If the phase did NOT introduce a new doc surface, the red phase is simply running the existing fence — the failures it surfaces are the "audit" pass from the Implementation outline.
Green — make it pass¶
Apply the smallest diff to each surface: - Roadmap row → ✅ (or the appropriate status) - Index table → matches roadmap - ADR index → lists every ADR file - (etc.)

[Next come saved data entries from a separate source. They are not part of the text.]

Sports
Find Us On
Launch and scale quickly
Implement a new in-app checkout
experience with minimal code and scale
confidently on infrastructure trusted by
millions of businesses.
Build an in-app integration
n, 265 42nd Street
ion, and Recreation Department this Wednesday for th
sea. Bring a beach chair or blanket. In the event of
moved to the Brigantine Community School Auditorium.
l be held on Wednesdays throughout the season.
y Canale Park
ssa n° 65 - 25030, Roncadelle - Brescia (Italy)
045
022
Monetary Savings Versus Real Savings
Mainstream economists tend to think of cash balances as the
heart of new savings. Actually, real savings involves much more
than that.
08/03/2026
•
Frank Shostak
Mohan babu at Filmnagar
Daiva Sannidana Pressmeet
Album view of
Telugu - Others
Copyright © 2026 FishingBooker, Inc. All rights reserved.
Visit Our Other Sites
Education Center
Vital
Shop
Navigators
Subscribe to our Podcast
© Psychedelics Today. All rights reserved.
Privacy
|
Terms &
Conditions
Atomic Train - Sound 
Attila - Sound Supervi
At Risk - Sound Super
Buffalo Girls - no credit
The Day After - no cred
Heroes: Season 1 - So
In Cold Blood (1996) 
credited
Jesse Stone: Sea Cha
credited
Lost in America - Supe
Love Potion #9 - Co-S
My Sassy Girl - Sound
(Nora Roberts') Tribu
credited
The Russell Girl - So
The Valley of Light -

Each fix is small. If a fix is large, the gap belongs to an upstream story — close that one and rerun.
Refactor — clean up¶
- Re-run the full fence (
pytest tests/unit/test_doc_consistency.py -v --no-cov). - Confirm
make checkstill passes. - Verify the Phase NN+1 design pipeline can pick up cleanly —
docs/phases/NN-<slug>/README.mdshould accurately describe what's shipped and what consumers (Phase NN+1, eval harness, etc.) can rely on.
Files to touch¶
| Path | Why |
|---|---|
docs/roadmap.md |
Flip Phase NN row to ✅ if not already; ensure linked folder path matches |
docs/index.md |
Status table row consistent with roadmap |
docs/phases/NN-<slug>/README.md |
Reflect shipped state (component story IDs in Done) |
docs/phases/NN-<slug>/ADRs/README.md |
Index every ADR file in the folder |
tests/unit/test_doc_consistency.py |
Add phase-specific invariants if applicable |
src/codegenie/probes/__init__.py |
Import any probe module added this phase (one line per module) |
src/codegenie/schema/repo_context.schema.json |
Add $ref for any new probe sub-schema |
Out of scope¶
- Code refactors — closeout is not a license to rewrite.

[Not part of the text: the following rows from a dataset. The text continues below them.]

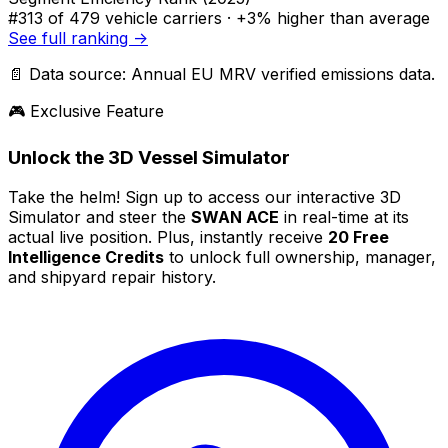
#313
of 479 vehicle carriers ·
+3% higher
than average
See full ranking →
📄 Data source: Annual EU MRV verified emissions data.
🎮 Exclusive Feature
Unlock the 3D Vessel Simulator
Take the helm! Sign up to access our interactive 3D
Simulator and steer the
SWAN ACE
in real-time at its
actual live position. Plus, instantly receive
20 Free
Intelligence Credits
to unlock full ownership, manager,
and shipyard repair history.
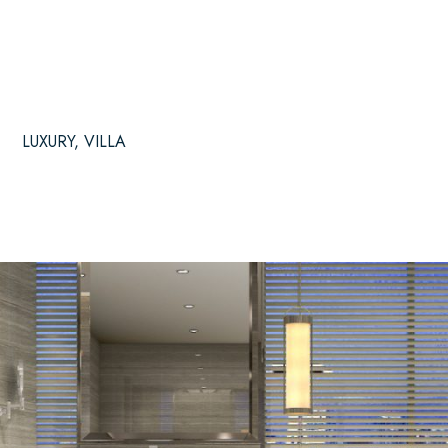
LUXURY
,
VILLA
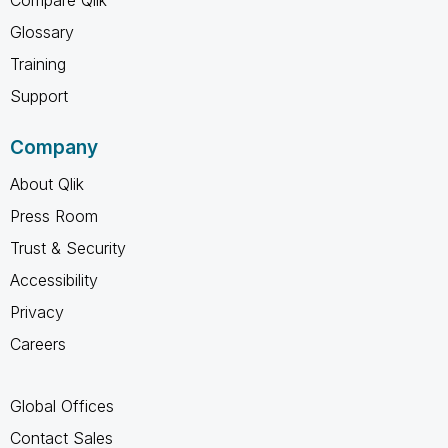
Compare Qlik
Glossary
Training
Support
Company
About Qlik
Press Room
Trust & Security
Accessibility
Privacy
Careers
Global Offices
Contact Sales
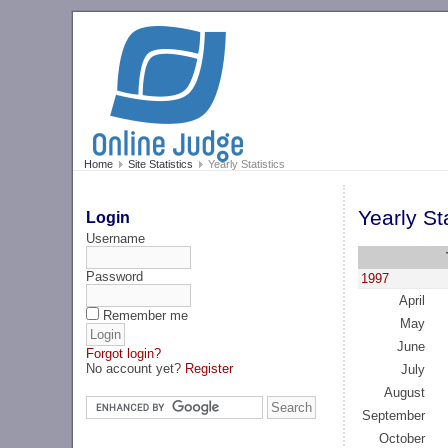
Home
Site Statistics
Yearly Statistics
Yearly Sta
Login
Username
Password
1997
April
Remember me
May
June
Forgot login?
No account yet?
Register
July
August
September
October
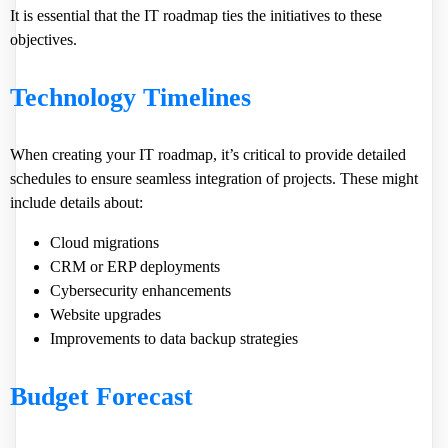
It is essential that the IT roadmap ties the initiatives to these
objectives.
Technology Timelines
When creating your IT roadmap, it’s critical to provide detailed
schedules to ensure seamless integration of projects. These might
include details about:
Cloud migrations
CRM or ERP deployments
Cybersecurity enhancements
Website upgrades
Improvements to data backup strategies
Budget Forecast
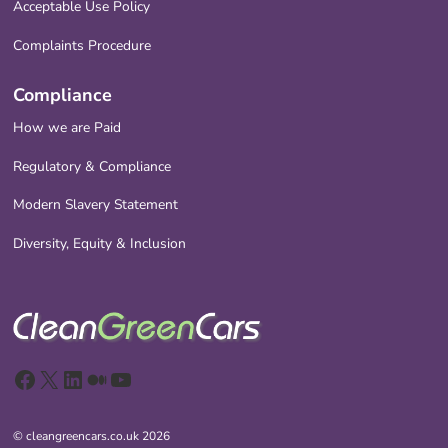
Acceptable Use Policy
Complaints Procedure
Compliance
How we are Paid
Regulatory & Compliance
Modern Slavery Statement
Diversity, Equity & Inclusion
Facebook
X
LinkedIn
Medium
YouTube
© cleangreencars.co.uk 2026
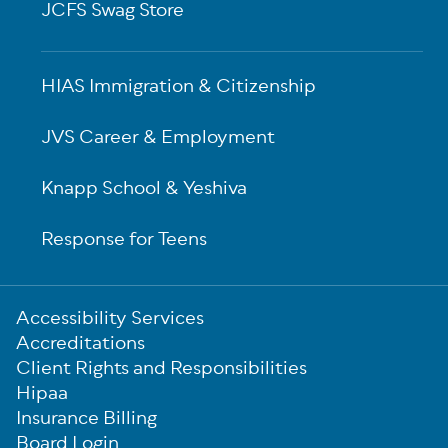
JCFS Swag Store
HIAS Immigration & Citizenship
JVS Career & Employment
Knapp School & Yeshiva
Response for Teens
Sub-
Accessibility Services
Footer
Accreditations
Client Rights and Responsibilities
Hipaa
Insurance Billing
Board Login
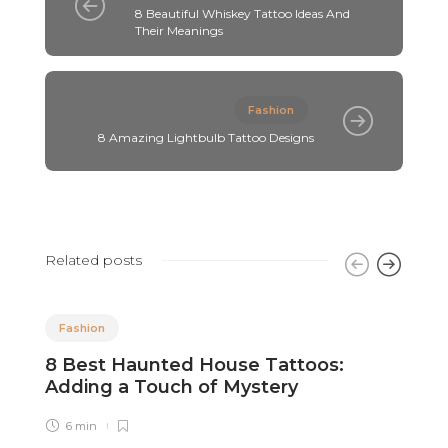
8 Beautiful Whiskey Tattoo Ideas And
Their Meanings
Fashion
8 Amazing Lightbulb Tattoo Designs
Related posts
Fashion
8 Best Haunted House Tattoos:
8
Adding a Touch of Mystery
C
6 min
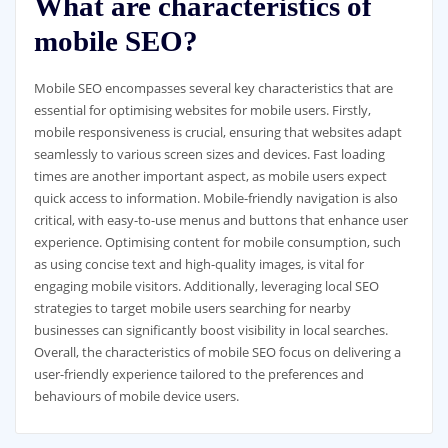
What are characteristics of
mobile SEO?
Mobile SEO encompasses several key characteristics that are
essential for optimising websites for mobile users. Firstly,
mobile responsiveness is crucial, ensuring that websites adapt
seamlessly to various screen sizes and devices. Fast loading
times are another important aspect, as mobile users expect
quick access to information. Mobile-friendly navigation is also
critical, with easy-to-use menus and buttons that enhance user
experience. Optimising content for mobile consumption, such
as using concise text and high-quality images, is vital for
engaging mobile visitors. Additionally, leveraging local SEO
strategies to target mobile users searching for nearby
businesses can significantly boost visibility in local searches.
Overall, the characteristics of mobile SEO focus on delivering a
user-friendly experience tailored to the preferences and
behaviours of mobile device users.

- New components — if the audit finds a missing component, close that gap with a new story, not by widening this one.
- Phase NN+1 design work — that's
roadmap-phase-designer's job.
Notes for the implementer¶
- The five structural checks are deliberately ordered cheap → expensive. Probe-import parity is a one-line
__init__.pyfix; sub-schema$refis a JSON-pointer edit; smoke-gather is a CLI run; ADR-index parity is a markdown table; cross-doc status parity is two file edits. Do them in that order — finding a problem in the cheap check often reveals more at the expensive check. - If the doc-consistency fence (
test_doc_consistency.py) was added in a prior phase (≥ Phase 4), this story's job is mostly running it and fixing what it finds. If your phase ships a new cross-doc surface that isn't covered yet, extend the fence as part of this story — that's the lasting value. - The closeout story is small by design. If it's growing past 100 lines of diff (excluding the new fence-test invariants), an upstream story missed something. Find it, fix it there, rerun.